→ **Task instructions**: In the data that follows, count the lines in which the word "English" occurs, and report that figure alone.

→ **Material shown**:

+---+

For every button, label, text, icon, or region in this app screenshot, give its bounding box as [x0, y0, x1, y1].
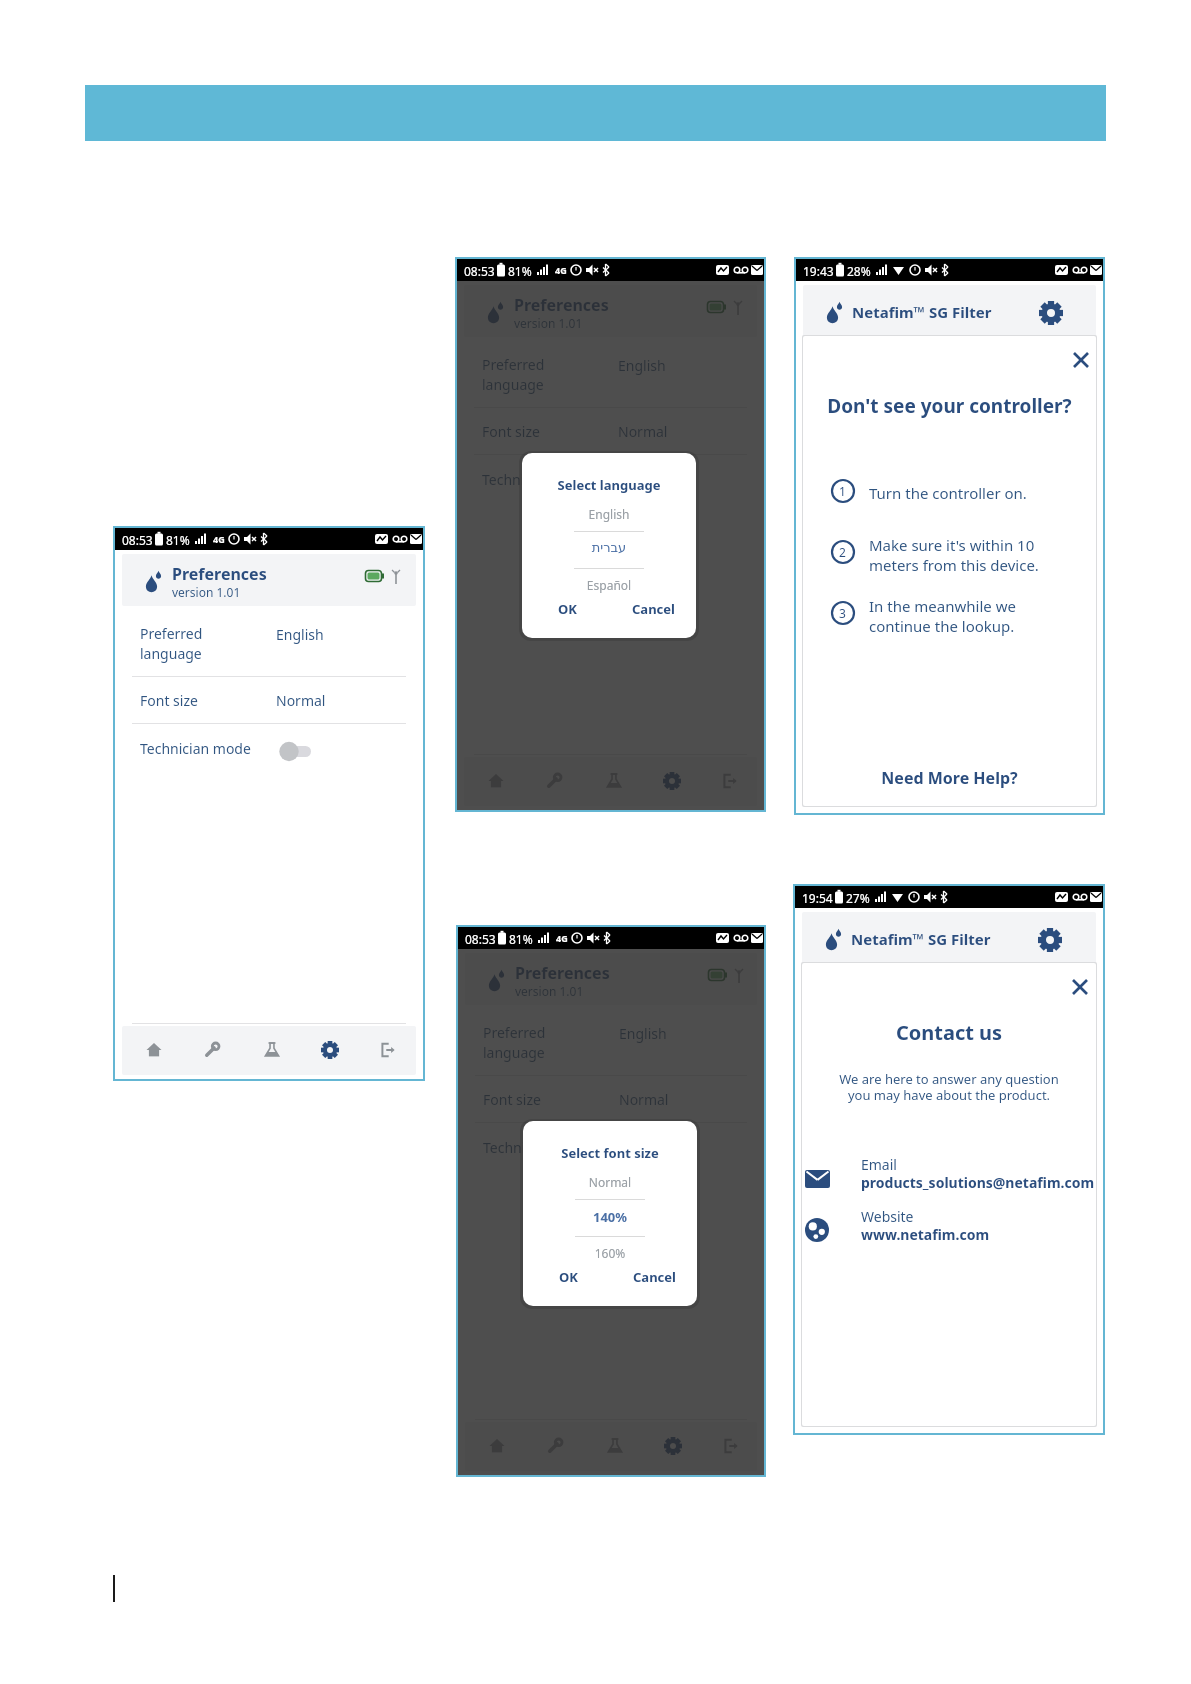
staticText: Normal [523, 1174, 697, 1190]
staticText: you may have about the product. [795, 1086, 1103, 1104]
staticText: 08:53 [465, 931, 496, 947]
staticText: In the meanwhile we [869, 596, 1016, 616]
staticText: products_solutions@netafim.com [861, 1173, 1095, 1192]
button[interactable] [135, 1035, 171, 1071]
staticText: language [140, 644, 202, 663]
button[interactable] [1067, 974, 1095, 1002]
button[interactable]: OK [552, 596, 598, 620]
staticText: continue the lookup. [869, 616, 1015, 636]
button[interactable] [652, 1431, 688, 1467]
button[interactable] [801, 1204, 1091, 1254]
button[interactable] [309, 1035, 345, 1071]
staticText: Preferences [172, 563, 267, 585]
staticText: 19:54 [802, 890, 833, 906]
staticText: Don't see your controller? [796, 393, 1103, 419]
staticText: Make sure it's within 10 [869, 535, 1035, 555]
button[interactable] [135, 620, 405, 664]
staticText: Font size [483, 1090, 541, 1109]
staticText: 08:53 [464, 263, 495, 279]
button[interactable]: OK [553, 1264, 599, 1288]
button[interactable] [193, 1035, 229, 1071]
button[interactable] [1034, 295, 1068, 329]
staticText: Normal [618, 422, 668, 441]
button[interactable] [1068, 347, 1096, 375]
button[interactable]: Cancel [627, 1264, 689, 1288]
staticText: Preferred [482, 355, 545, 374]
staticText: version 1.01 [515, 983, 584, 999]
staticText: English [276, 625, 324, 644]
staticText: Technician mode [483, 1138, 594, 1157]
staticText: Technician mode [482, 470, 593, 489]
button[interactable] [856, 759, 1046, 789]
staticText: Netafim™ SG Filter [851, 929, 991, 949]
staticText: 1 [839, 483, 846, 499]
staticText: Español [522, 577, 696, 593]
staticText: version 1.01 [514, 315, 583, 331]
button[interactable] [477, 351, 747, 395]
staticText: 140% [523, 1208, 697, 1226]
staticText: 08:53 [122, 532, 153, 548]
button[interactable]: Cancel [626, 596, 688, 620]
staticText: 3 [839, 605, 846, 621]
staticText: We are here to answer any question [795, 1070, 1103, 1088]
staticText: language [483, 1043, 545, 1062]
staticText: Select language [522, 476, 696, 494]
staticText: Contact us [795, 1019, 1103, 1046]
staticText: Netafim™ SG Filter [852, 302, 992, 322]
staticText: 81% [166, 532, 190, 548]
staticText: OK [559, 1268, 578, 1286]
staticText: www.netafim.com [861, 1225, 990, 1244]
staticText: Technician mode [140, 739, 251, 758]
staticText: meters from this device. [869, 555, 1039, 575]
staticText: 4G [213, 533, 225, 545]
staticText: version 1.01 [172, 584, 241, 600]
staticText: 27% [846, 890, 870, 906]
button[interactable] [251, 1035, 287, 1071]
staticText: Cancel [632, 600, 675, 618]
staticText: 81% [508, 263, 532, 279]
staticText: English [619, 1024, 667, 1043]
button[interactable] [367, 1035, 403, 1071]
staticText: 4G [555, 264, 567, 276]
staticText: English [618, 356, 666, 375]
staticText: 19:43 [803, 263, 834, 279]
staticText: 4G [556, 932, 568, 944]
staticText: language [482, 375, 544, 394]
staticText: Normal [619, 1090, 669, 1109]
staticText: 2 [839, 544, 846, 560]
button[interactable] [618, 1133, 662, 1163]
staticText: Cancel [633, 1268, 676, 1286]
staticText: Need More Help? [796, 767, 1103, 789]
button[interactable] [801, 1150, 1091, 1200]
button[interactable] [477, 766, 513, 802]
staticText: Website [861, 1207, 914, 1226]
button[interactable] [651, 766, 687, 802]
staticText: Font size [482, 422, 540, 441]
staticText: Normal [276, 691, 326, 710]
staticText: OK [558, 600, 577, 618]
button[interactable] [478, 1019, 748, 1063]
button[interactable] [593, 766, 629, 802]
button[interactable] [1033, 922, 1067, 956]
button[interactable] [594, 1431, 630, 1467]
staticText: Select font size [523, 1144, 697, 1162]
staticText: 81% [509, 931, 533, 947]
staticText: Preferences [514, 294, 609, 316]
button[interactable] [617, 465, 661, 495]
staticText: Email [861, 1155, 897, 1174]
staticText: Font size [140, 691, 198, 710]
staticText: Turn the controller on. [869, 483, 1027, 503]
staticText: Preferred [483, 1023, 546, 1042]
button[interactable] [275, 734, 319, 764]
button[interactable] [478, 1431, 514, 1467]
staticText: Preferences [515, 962, 610, 984]
button[interactable] [710, 1431, 746, 1467]
staticText: 160% [523, 1245, 697, 1261]
button[interactable] [709, 766, 745, 802]
button[interactable] [535, 766, 571, 802]
staticText: עברית [522, 540, 696, 555]
staticText: English [522, 506, 696, 522]
staticText: Preferred [140, 624, 203, 643]
staticText: 28% [847, 263, 871, 279]
button[interactable] [536, 1431, 572, 1467]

+---+

→ **Expected answer**: 4